■ THE PROBLEM
Check every line in the records below for the word "give" and report how many have it, nothing more.
——
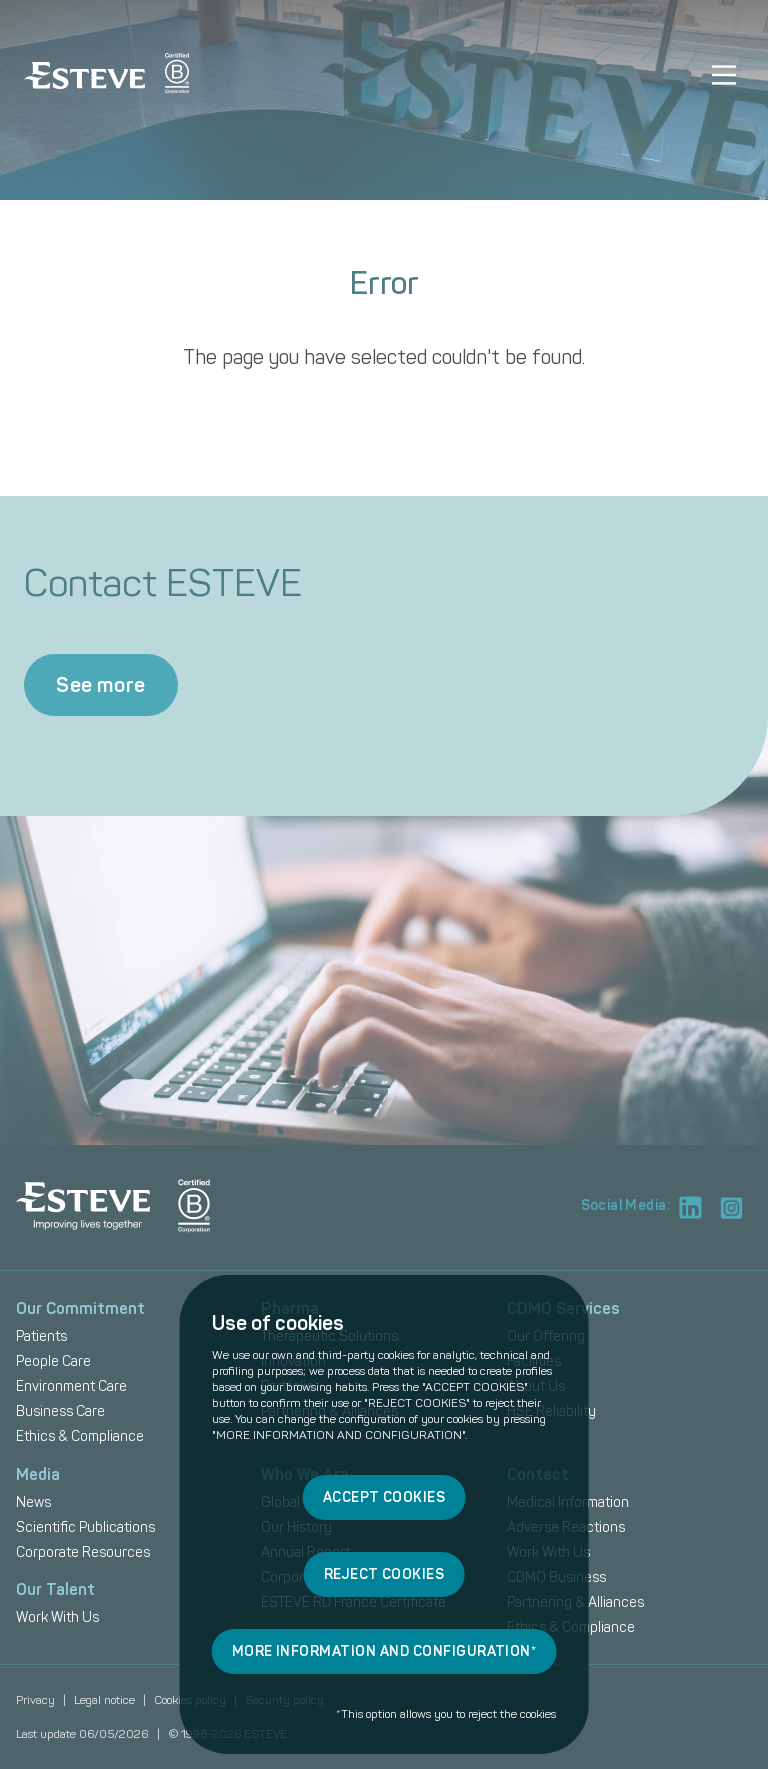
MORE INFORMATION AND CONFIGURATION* (384, 1651)
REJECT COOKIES (384, 1574)
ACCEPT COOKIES (384, 1497)
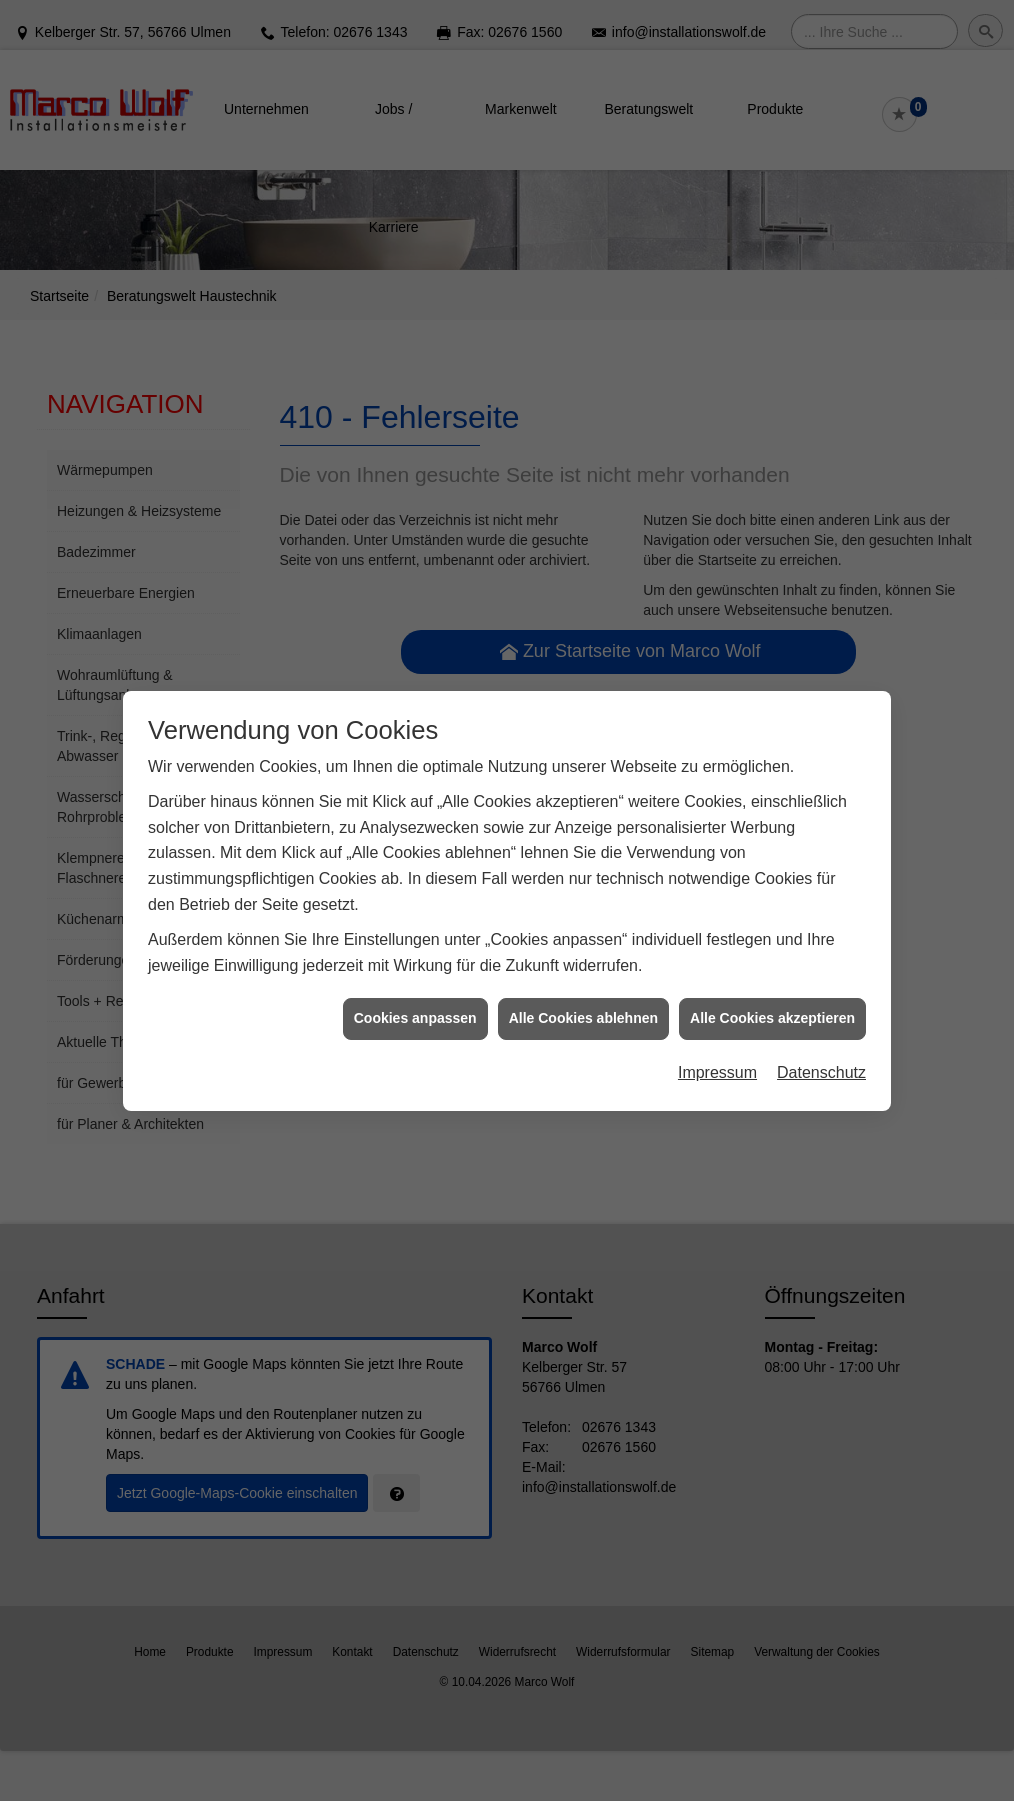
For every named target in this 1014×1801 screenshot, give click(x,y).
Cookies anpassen (415, 1004)
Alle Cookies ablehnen (583, 1004)
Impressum (717, 1058)
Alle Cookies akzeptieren (772, 1004)
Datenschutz (821, 1058)
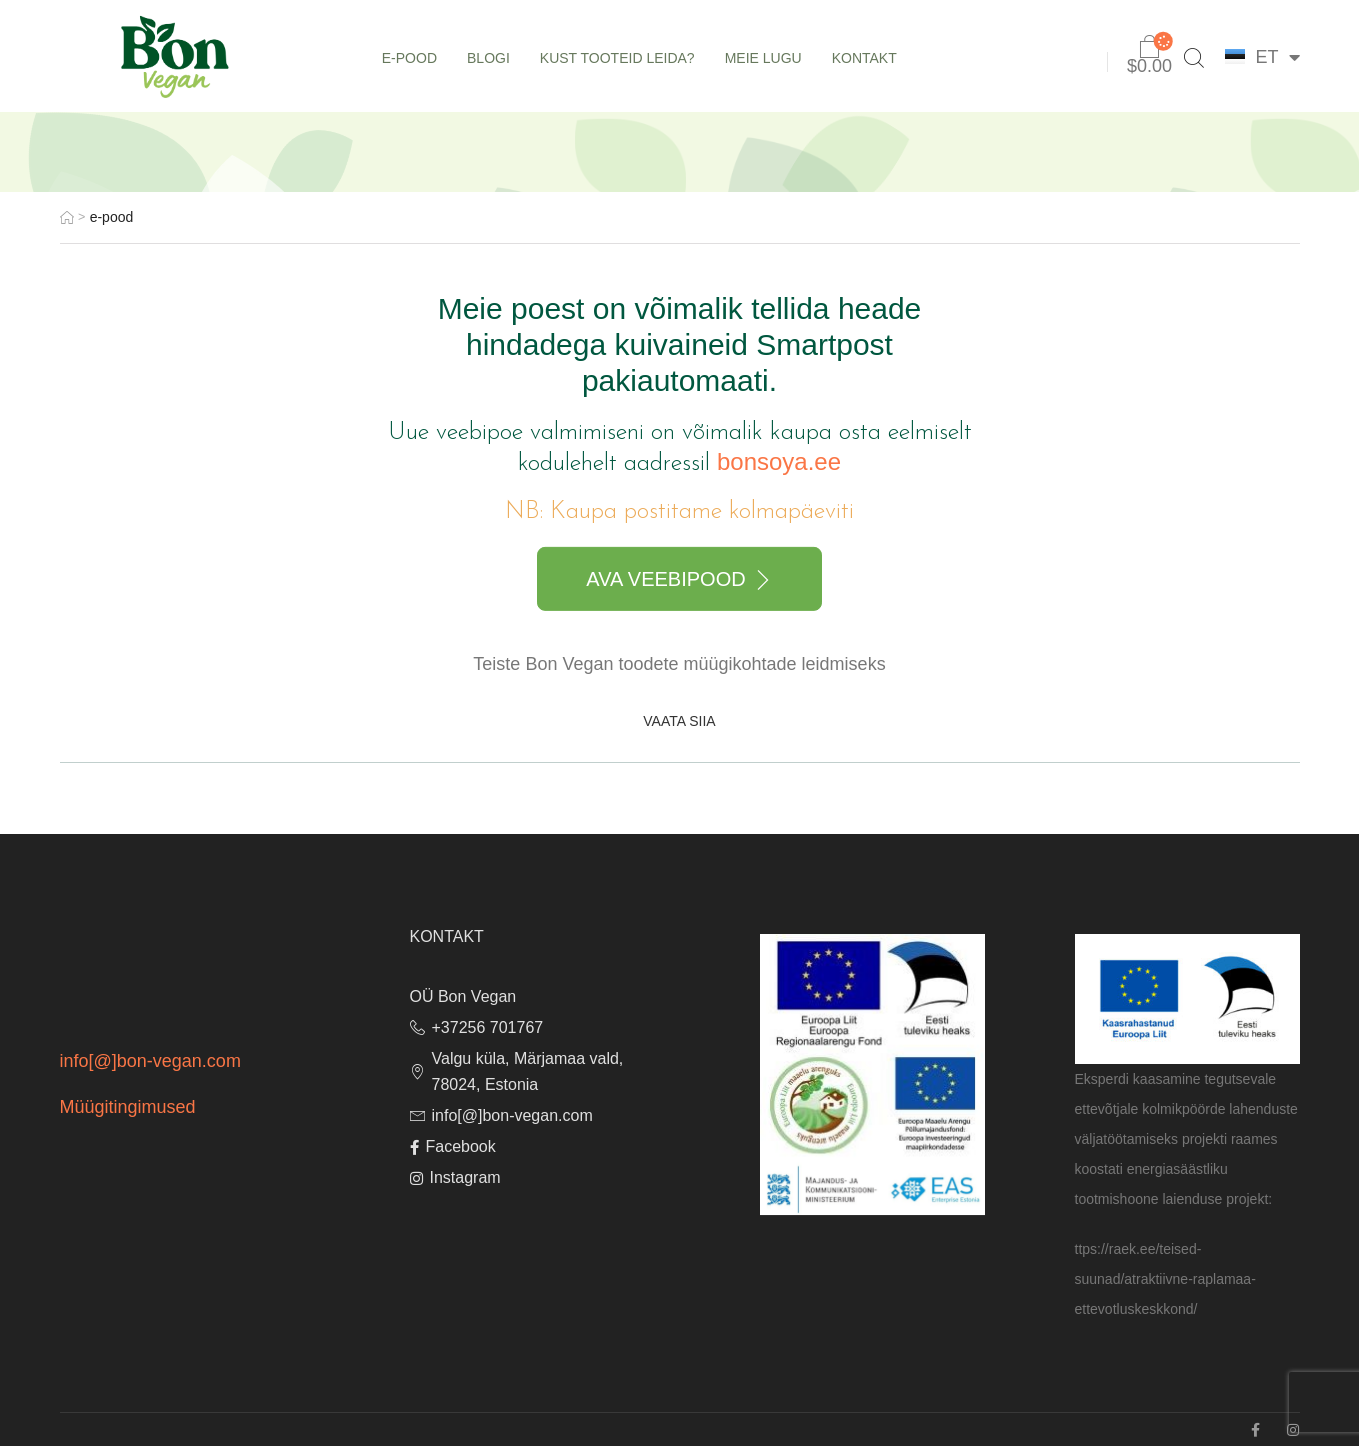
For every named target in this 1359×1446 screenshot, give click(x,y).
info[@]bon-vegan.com (150, 1061)
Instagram (455, 1177)
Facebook (453, 1146)
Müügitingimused (128, 1107)
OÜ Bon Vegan (463, 996)
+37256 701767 (477, 1028)
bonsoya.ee (779, 461)
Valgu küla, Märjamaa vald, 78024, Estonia (517, 1071)
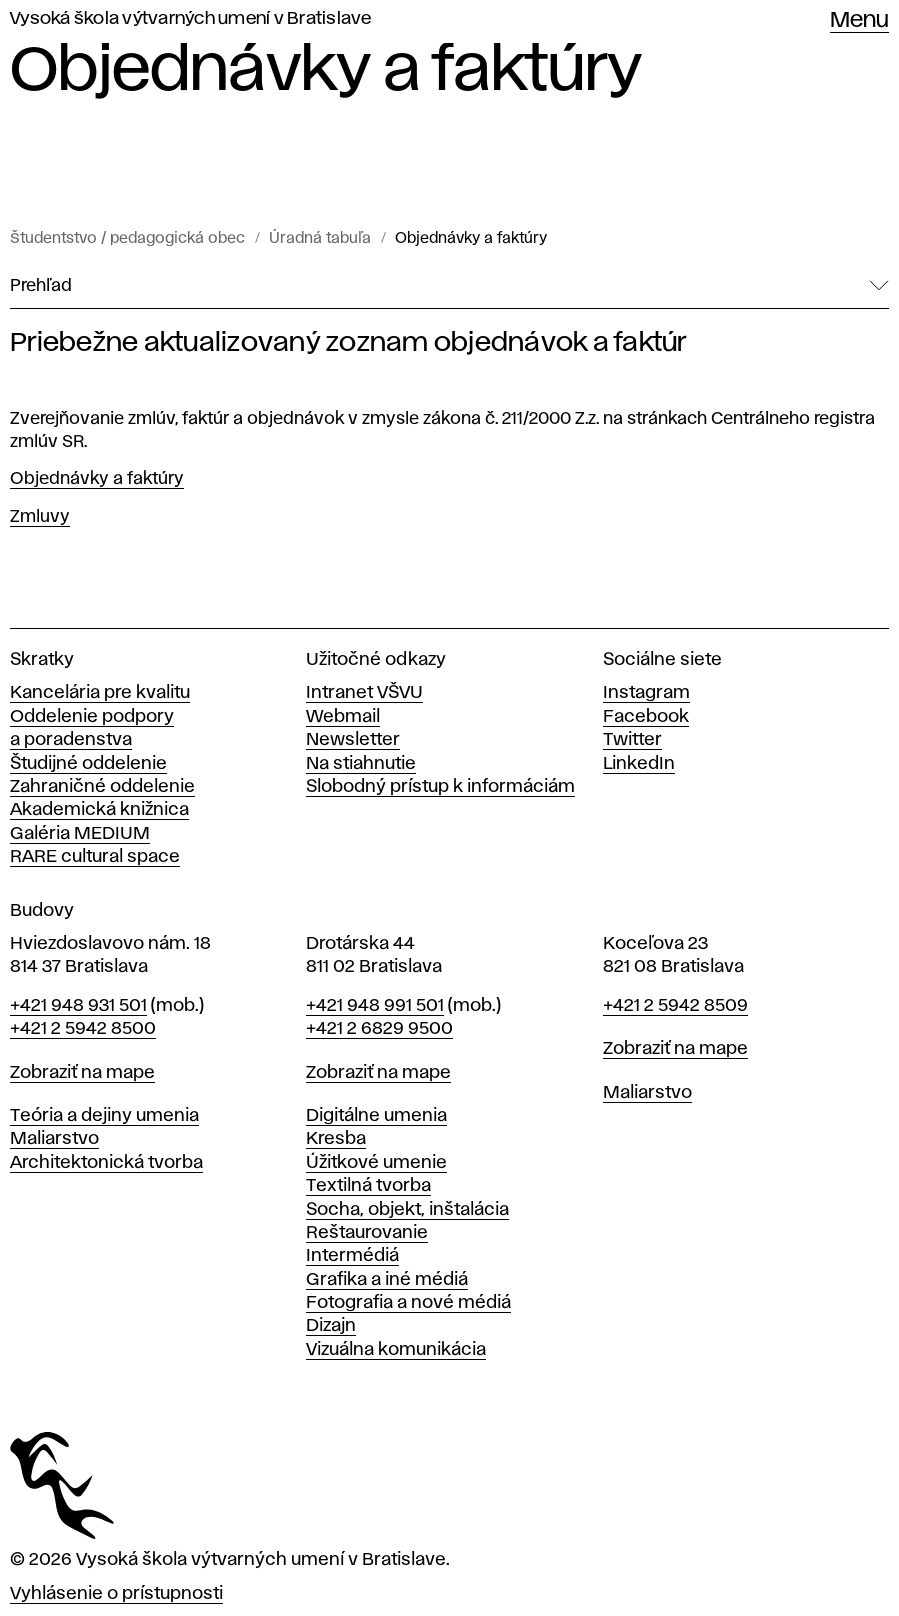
——
■ ANSWER BOX
2